Now, I am not a statistician. However, I reject this argument as wrong (although I accept it is probably true.)
The reason why is explained in the comments:
I had the good fortune to study with Dr. Box, and I’m afraid you’ve misconstrued [h]is aphorism. You have somehow managed to conflate “All models are wrong” with “All models are false” and then went on your merry way skewering your strawman.
I can assure you from first hand interaction with Dr. Box, that “All models are wrong” means simply, “All models have error”. In the silly example you state, the “unfalsifiable” Model A isn’t really even a model.
However, while the argument is wrong, I feel it is still useful.
When Matt Briggs presents Model A
“X will occur with a probability that is greater than 0 or less than 1.”
He is actually saying “we now that this model is wrong.”
If the probability were 0.5 he would be saying “Half the time this model is wrong, half the time it is right.”
He is still saying that the model is wrong. He is just quantifying the number of times he expects it be prove wrong.
Which is exactly what George Box was talking about.

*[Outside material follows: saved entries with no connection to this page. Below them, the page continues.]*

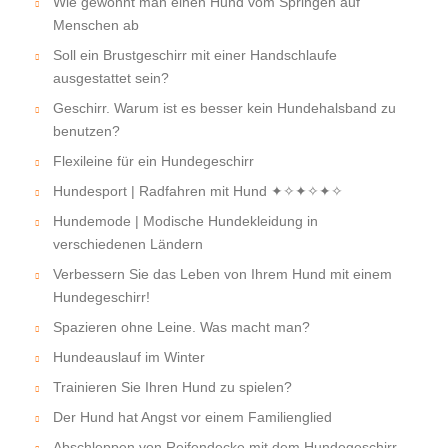
Wie gewöhnt man einen Hund vom Springen auf
Menschen ab
Soll ein Brustgeschirr mit einer Handschlaufe
ausgestattet sein?
Geschirr. Warum ist es besser kein Hundehalsband zu
benutzen?
Flexileine für ein Hundegeschirr
Hundesport | Radfahren mit Hund ✦✧✦✧✦✧
Hundemode | Modische Hundekleidung in
verschiedenen Ländern
Verbessern Sie das Leben von Ihrem Hund mit einem
Hundegeschirr!
Spazieren ohne Leine. Was macht man?
Hundeauslauf im Winter
Trainieren Sie Ihren Hund zu spielen?
Der Hund hat Angst vor einem Familienglied
Abschleppen von Reifendecke mit dem Hundegeschirr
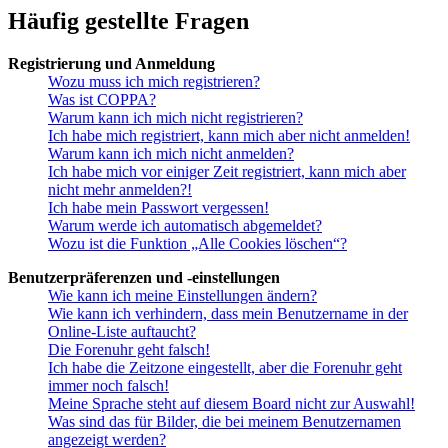
Häufig gestellte Fragen
Registrierung und Anmeldung
Wozu muss ich mich registrieren?
Was ist COPPA?
Warum kann ich mich nicht registrieren?
Ich habe mich registriert, kann mich aber nicht anmelden!
Warum kann ich mich nicht anmelden?
Ich habe mich vor einiger Zeit registriert, kann mich aber
nicht mehr anmelden?!
Ich habe mein Passwort vergessen!
Warum werde ich automatisch abgemeldet?
Wozu ist die Funktion „Alle Cookies löschen“?
Benutzerpräferenzen und -einstellungen
Wie kann ich meine Einstellungen ändern?
Wie kann ich verhindern, dass mein Benutzername in der
Online-Liste auftaucht?
Die Forenuhr geht falsch!
Ich habe die Zeitzone eingestellt, aber die Forenuhr geht
immer noch falsch!
Meine Sprache steht auf diesem Board nicht zur Auswahl!
Was sind das für Bilder, die bei meinem Benutzernamen
angezeigt werden?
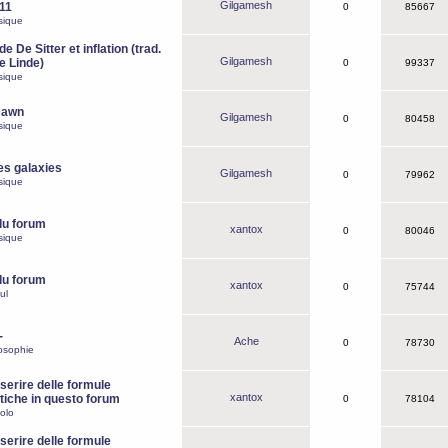
Gilgamesh
o11
0
85667
sique
e De Sitter et inflation (trad.
Gilgamesh
de Linde)
0
99337
sique
Dawn
Gilgamesh
0
80458
sique
es galaxies
Gilgamesh
0
79962
sique
du forum
xantox
0
80046
sique
du forum
xantox
0
75744
ul
-
Ache
0
78730
osophie
erire delle formule
xantox
iche in questo forum
0
78104
olo
erire delle formule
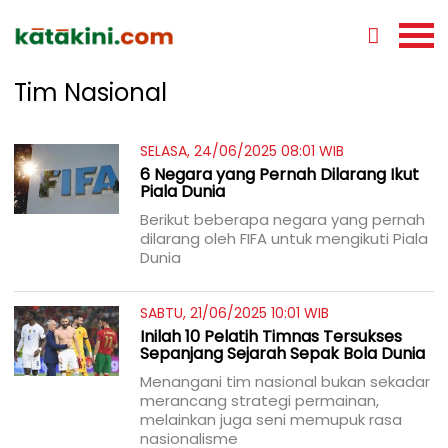
Tim Nasional
SELASA, 24/06/2025 08:01 WIB
6 Negara yang Pernah Dilarang Ikut
Piala Dunia
Berikut beberapa negara yang pernah
dilarang oleh FIFA untuk mengikuti Piala
Dunia
SABTU, 21/06/2025 10:01 WIB
Inilah 10 Pelatih Timnas Tersukses
Sepanjang Sejarah Sepak Bola Dunia
Menangani tim nasional bukan sekadar
merancang strategi permainan,
melainkan juga seni memupuk rasa
nasionalisme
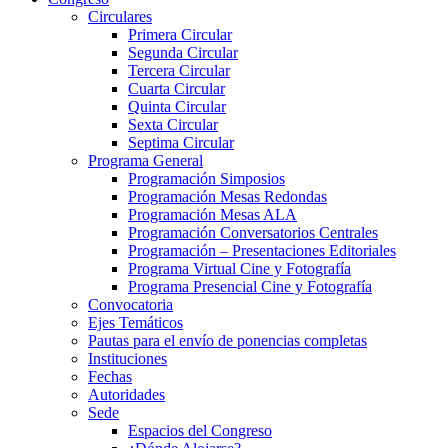
Circulares
Primera Circular
Segunda Circular
Tercera Circular
Cuarta Circular
Quinta Circular
Sexta Circular
Septima Circular
Programa General
Programación Simposios
Programación Mesas Redondas
Programación Mesas ALA
Programación Conversatorios Centrales
Programación – Presentaciones Editoriales
Programa Virtual Cine y Fotografía
Programa Presencial Cine y Fotografía
Convocatoria
Ejes Temáticos
Pautas para el envío de ponencias completas
Instituciones
Fechas
Autoridades
Sede
Espacios del Congreso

how wrong do they have to be to not be useful.
Is being wrong half the time good enough to be useful? How about sixty percent?
At this point the precision of the language does not suit the levels of uncertainty we are dealing with when people like myself, non statisticians, are talking.
Instead we are better off using less precise terms such as “unlikely”, “more often than not” or “rarely.”
He explained the distinction back in 1998:
In any system of this kind it is important to recognise that the machine is completely formal, while the world is almost invariably mostly informal. The machine has been carefully constructed so that its fundamentally
informal physical nature has been tamed and brought under control.
In software the machines we build are always models and nothing more. All models are wrong. Software will always have bugs.
Why does any of this matter?
Because lately it has become fashionable to reject formal disciplines and practices that have proven useful simply because they can be proven to be wrong. The response is to be become completely informal.
A good example of this is the NoEstimates movement.
Instead of depending on an accurate estimate for predictability we can take away the unknowns of cost and delivery date by making them… well, known.
I’m not criticising Neil Killick here. He makes a good argument. The problem I have is with the people who have tried to use his “no estimates” aphorism as a principle or even, sometimes, as fact.
Are estimates always wrong? Yes.
Are estimates sometimes useful? Yes.
The problem is that we need to know just how wrong our estimate are if we are to know when they are useful.